The sculpture garden was more than a convenient meeting location. It was the site of an unexpected discovery. The gallery represents Richard MacDonald, a renowned sculptor whose bronze works capture the grace, strength and movement of Cirque du Soleil performers. They range in size from desktop to backyard centerpiece. Regardless of size, they all display lifelike detail and capture the attention of even the most uninformed art viewer (Me, in other words.).
Our next stop was Saint Francis by the Sea American Catholic Cathedral. With room for 42 parishioners, it is considered the second smallest cathedral in the world (According to www.visitlagunabeach.com.) or, as LJ told us, the second smallest in the nation. Either way, it's worth walking up Park Avenue to see it.
We'd done a fair amount of walking by this point and we were getting thirsty. The attentive staff at Tortilla Republic solved that problem with pitchers of margaritas. Those were accompanied by gluten-free tortilla chips and fresh guacamole. They also served chicken flautas and their roasted tomato salsa that I couldn't stop eating.
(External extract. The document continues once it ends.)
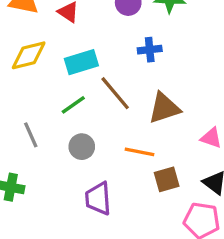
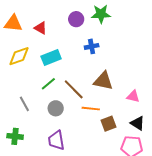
brown line: (115, 93) -> (74, 89), moved
brown triangle: (164, 108) -> (103, 81), turned 35
purple trapezoid: (98, 199) -> (56, 140), moved

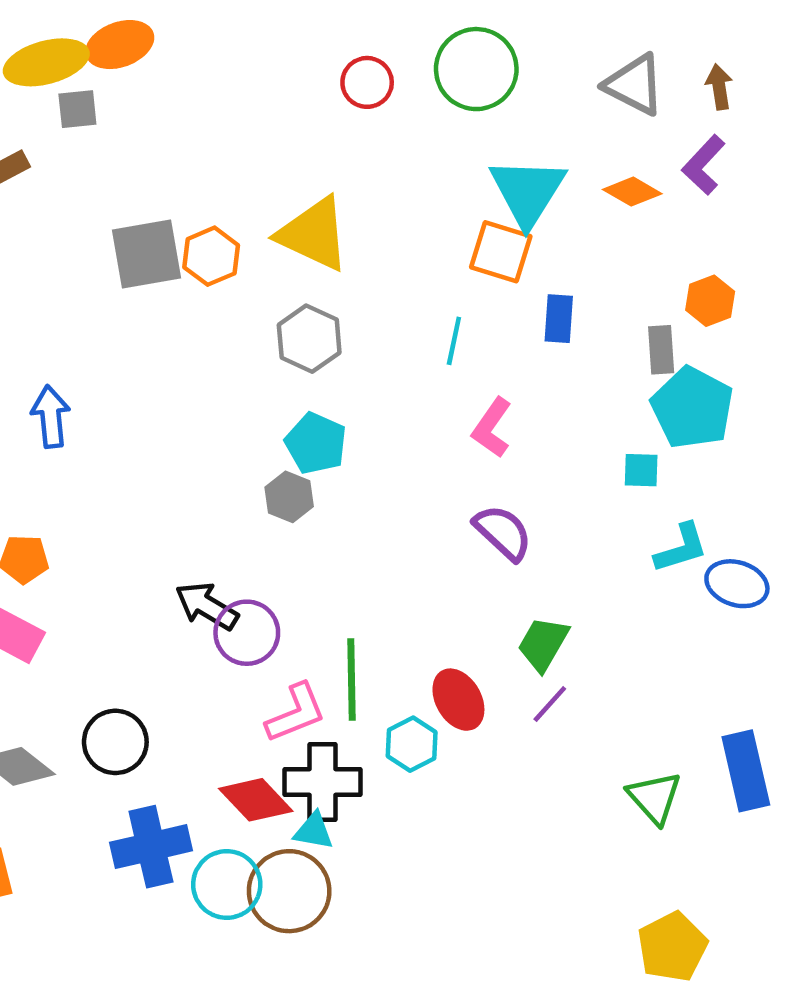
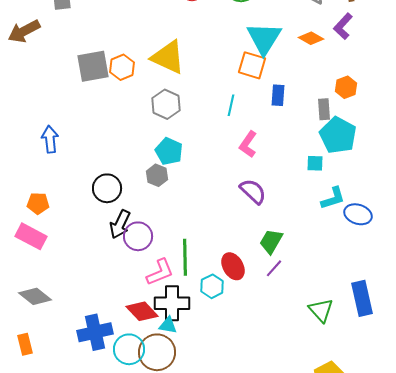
black arrow: (207, 606) -> (120, 224), turned -96
black circle: (115, 742) -> (107, 188), moved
We were soon on the move, headed for Rasta Taco, which is as intriguing as it sounds. We munched on jerk chicken tacos topped with habanero pickled onion slaw. The spice was cooled with red sangria, a blend of red wine, blackberry juice, raspberry juice, blueberry juice and peach nectar.
Since everything was so tasty, I wondered how we were going to keep eating. We had to keep walking, of course. LJ led us to the local historical society, which is housed in a small bungalow. We poked around the rooms, and whether it was decor, dishes or distinct smells, the 10 of us on the tour all found something that reminded us of visiting our grandparents or great-grandparents. From there, it was on to Laguna's iconic lifeguard station for a group photo.
The two stops provided enough steps to make room for more bites. We took our places on the cushioned window seat outside Pizzabar and dug into slices of the Californian, featuring spinach, bacon and tomato.
I was starting to think about dessert, and as luck would have it, we ducked into Pepper Tree Lane, a cozy walkway with restaurants and shops, including Gelato Paradiso. It was a sweet treat and one I'm not sure I would have found, given its location.
We ended at Wyland's gallery overlooking the beach. The paintings and sculptures are interesting, but the real sight is on the patio. There, you can watch the sun dip into the Pacific and ponder the really-important questions.
Like, where should we go for dinner?
Eric Harnish lives in Castaic, which boasts its own unique flavors, if you know where to look.